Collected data
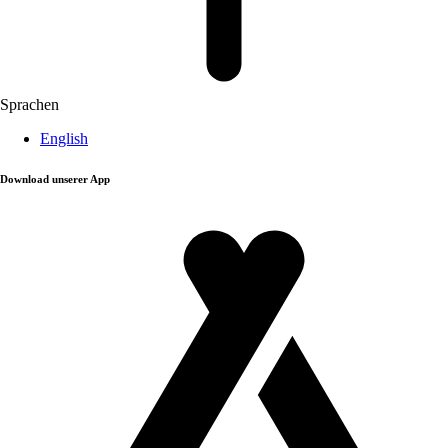
Sprachen
English
Download unserer App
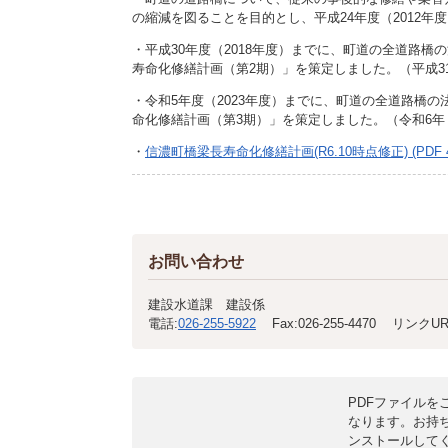
施設
の縮減を図ることを目的とし、平成24年度（2012
町民活動
・平成30年度（2018年度）までに、町道の全道路
相談窓口
寿命化修繕計画（第2期）」を策定しました。（平成31年
ペット
・令和5年度（2023年度）までに、町道の全道路橋
命化修繕計画（第3期）」を策定しました。（令和6年（
・
信濃町橋梁長寿命化修繕計画(R6.10時点修正) (PDF 4
お問い合わせ
建設水道課 建設係
電話:
026-255-5922
Fax:
026-255-4470
リンクUR
PDFファイルをご
なります。お持
ンストールして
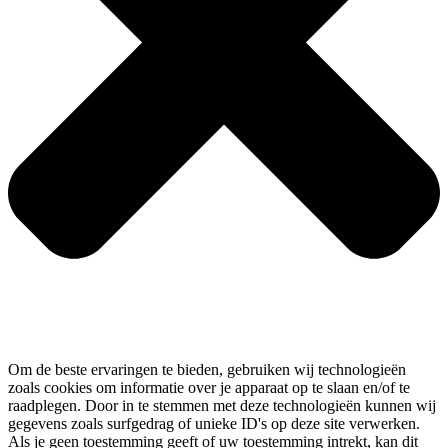
Om de beste ervaringen te bieden, gebruiken wij technologieën
zoals cookies om informatie over je apparaat op te slaan en/of te
raadplegen. Door in te stemmen met deze technologieën kunnen wij
gegevens zoals surfgedrag of unieke ID's op deze site verwerken.
Als je geen toestemming geeft of uw toestemming intrekt, kan dit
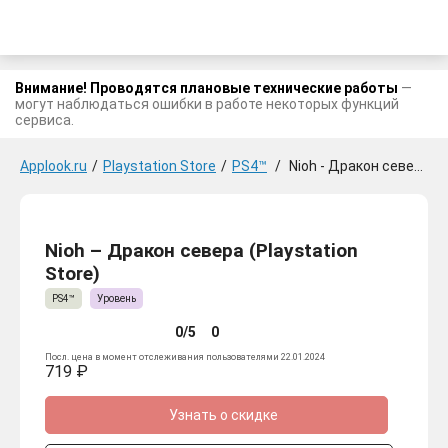
Внимание! Проводятся плановые технические работы
—
могут наблюдаться ошибки в работе некоторых функций
сервиса.
Applook.ru
/
Playstation Store
/
PS4™
/
Nioh - Дракон севера
Nioh – Дракон севера (Playstation
Store)
PS4™
Уровень
0/5
0
Посл. цена в момент отслеживания пользователями 22.01.2024
719 ₽
Узнать о скидке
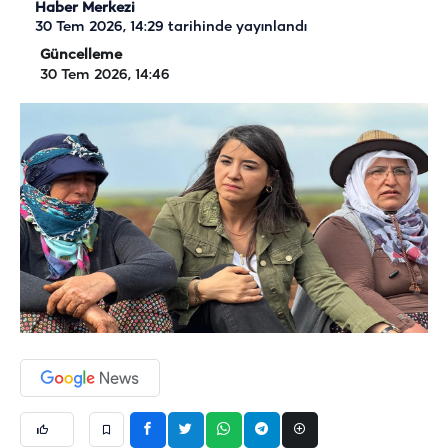
Haber Merkezi
30 Tem 2026, 14:29
tarihinde yayınlandı
Güncelleme
30 Tem 2026, 14:46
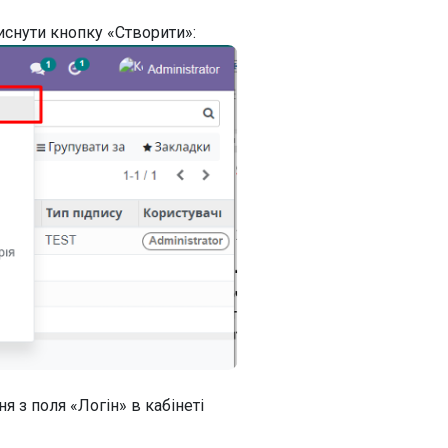
иснути кнопку «Створити»:
я з поля «Логін» в кабінеті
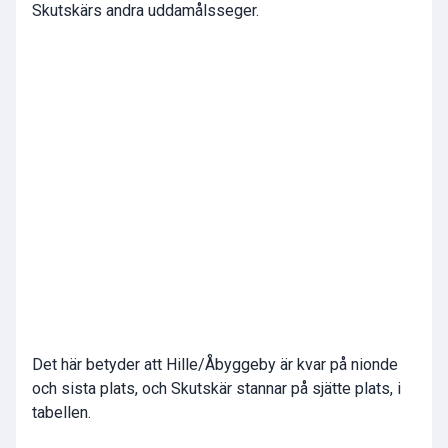
Skutskärs andra uddamålsseger.
Det här betyder att Hille/Åbyggeby är kvar på nionde
och sista plats, och Skutskär stannar på sjätte plats, i
tabellen.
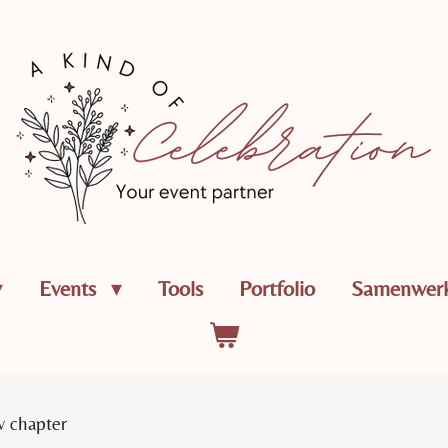
Events
Tools
Portfolio
Samenwerk
 chapter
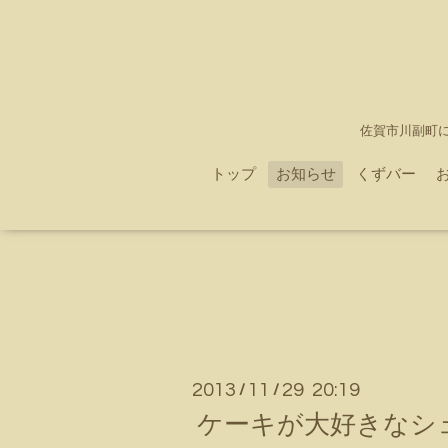
佐賀市川副町
トップ
お知らせ
くずバー
2013
11
29 20:19
/
/
ケーキが大好きなシ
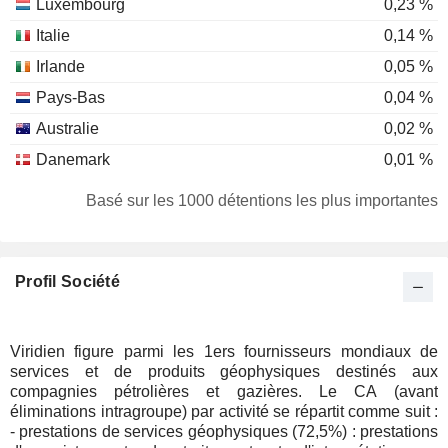
Luxembourg
0,23 %
Italie
0,14 %
Irlande
0,05 %
Pays-Bas
0,04 %
Australie
0,02 %
Danemark
0,01 %
Basé sur les 1000 détentions les plus importantes
Profil Société
Viridien figure parmi les 1ers fournisseurs mondiaux de
services et de produits géophysiques destinés aux
compagnies pétrolières et gazières. Le CA (avant
éliminations intragroupe) par activité se répartit comme suit :
- prestations de services géophysiques (72,5%) : prestations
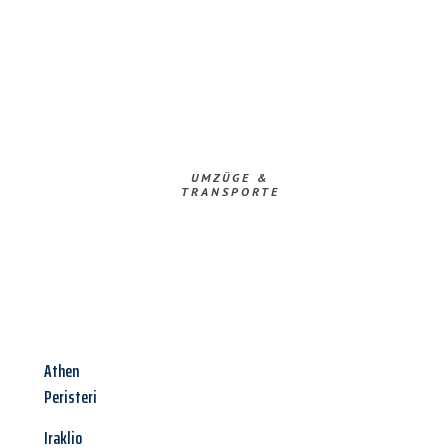
UMZÜGE &
TRANSPORTE
Athen
Peristeri
Iraklio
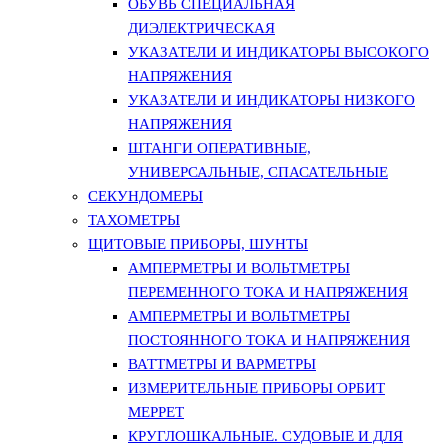
ОБУВЬ СПЕЦИАЛЬНАЯ
ДИЭЛЕКТРИЧЕСКАЯ
УКАЗАТЕЛИ И ИНДИКАТОРЫ ВЫСОКОГО
НАПРЯЖЕНИЯ
УКАЗАТЕЛИ И ИНДИКАТОРЫ НИЗКОГО
НАПРЯЖЕНИЯ
ШТАНГИ ОПЕРАТИВНЫЕ,
УНИВЕРСАЛЬНЫЕ, СПАСАТЕЛЬНЫЕ
СЕКУНДОМЕРЫ
ТАХОМЕТРЫ
ЩИТОВЫЕ ПРИБОРЫ, ШУНТЫ
АМПЕРМЕТРЫ И ВОЛЬТМЕТРЫ
ПЕРЕМЕННОГО ТОКА И НАПРЯЖЕНИЯ
АМПЕРМЕТРЫ И ВОЛЬТМЕТРЫ
ПОСТОЯННОГО ТОКА И НАПРЯЖЕНИЯ
ВАТТМЕТРЫ И ВАРМЕТРЫ
ИЗМЕРИТЕЛЬНЫЕ ПРИБОРЫ ОРБИТ
МЕРРЕТ
КРУГЛОШКАЛЬНЫЕ. СУДОВЫЕ И ДЛЯ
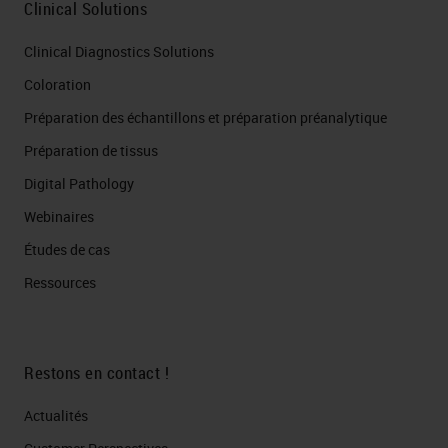
Clinical Solutions
Clinical Diagnostics Solutions
Coloration
Préparation des échantillons et préparation préanalytique
Préparation de tissus
Digital Pathology
Webinaires
Études de cas
Ressources
Restons en contact !
Actualités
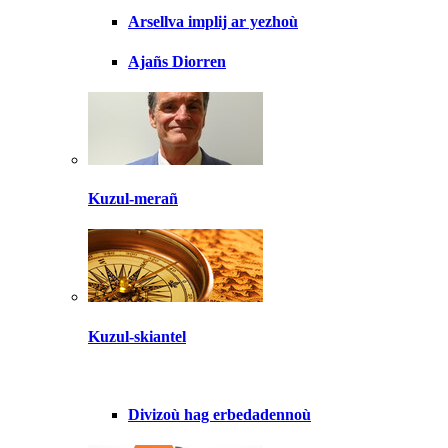
Arsellva implij ar yezhoù
Ajañs Diorren
Kuzul-merañ
Kuzul-skiantel
Divizoù hag erbedadennoù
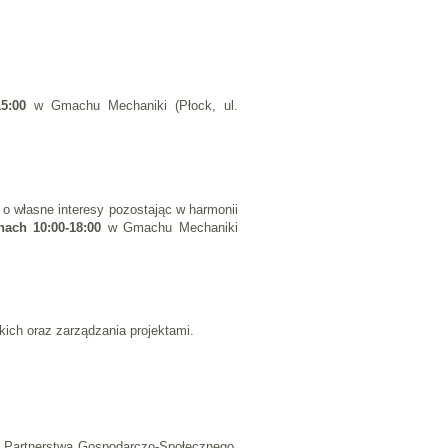
15:00
w Gmachu Mechaniki (Płock, ul.
 o własne interesy pozostając w harmonii
inach 10:00-18:00
w Gmachu Mechaniki
ich oraz zarządzania projektami.
ds. Partnerstwa Gospodarczo-Społecznego,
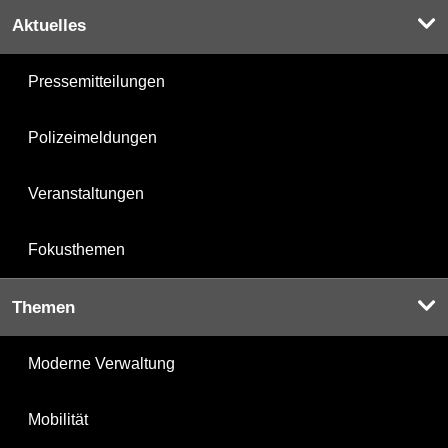
Aktuelles
Pressemitteilungen
Polizeimeldungen
Veranstaltungen
Fokusthemen
Themen
Moderne Verwaltung
Mobilität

_What needs to be done:_ The required output is the exact lines from the opening line of the entries through the line with "Viridien figure parmi", inclusive, without pictures.

_Reply to the exercise:_
Sprachen
English
Download unserer App
施設
の縮減を図ることを目的とし、平成24年度（2012
町民活動
・平成30年度（2018年度）までに、町道の全道路
相談窓口
寿命化修繕計画（第2期）」を策定しました。（平成31年
ペット
・令和5年度（2023年度）までに、町道の全道路橋
命化修繕計画（第3期）」を策定しました。（令和6年（
・
信濃町橋梁長寿命化修繕計画(R6.10時点修正) (PDF 4
お問い合わせ
建設水道課 建設係
電話:
026-255-5922
Fax:
026-255-4470
リンクUR
PDFファイルをご
なります。お持
ンストールして
Om de beste ervaringen te bieden, gebruiken wij technologieën
zoals cookies om informatie over je apparaat op te slaan en/of te
raadplegen. Door in te stemmen met deze technologieën kunnen wij
gegevens zoals surfgedrag of unieke ID's op deze site verwerken.
Als je geen toestemming geeft of uw toestemming intrekt, kan dit
Внимание! Проводятся плановые технические работы
—
могут наблюдаться ошибки в работе некоторых функций
сервиса.
Applook.ru
/
Playstation Store
/
PS4™
/
Nioh - Дракон севера
Nioh – Дракон севера (Playstation
Store)
PS4™
Уровень
0/5
0
Посл. цена в момент отслеживания пользователями 22.01.2024
719 ₽
Узнать о скидке
Haber Merkezi
30 Tem 2026, 14:29
tarihinde yayınlandı
Güncelleme
30 Tem 2026, 14:46
иснути кнопку «Створити»:
я з поля «Логін» в кабінеті
Skutskärs andra uddamålsseger.
Det här betyder att Hille/Åbyggeby är kvar på nionde
och sista plats, och Skutskär stannar på sjätte plats, i
tabellen.
Events
Tools
Portfolio
Samenwerk
 chapter
佐賀市川副町
トップ
お知らせ
くずバー
2013
11
29 20:19
/
/
ケーキが大好きなシ
Luxembourg
0,23 %
Italie
0,14 %
Irlande
0,05 %
Pays-Bas
0,04 %
Australie
0,02 %
Danemark
0,01 %
Basé sur les 1000 détentions les plus importantes
Profil Société
Viridien figure parmi les 1ers fournisseurs mondiaux de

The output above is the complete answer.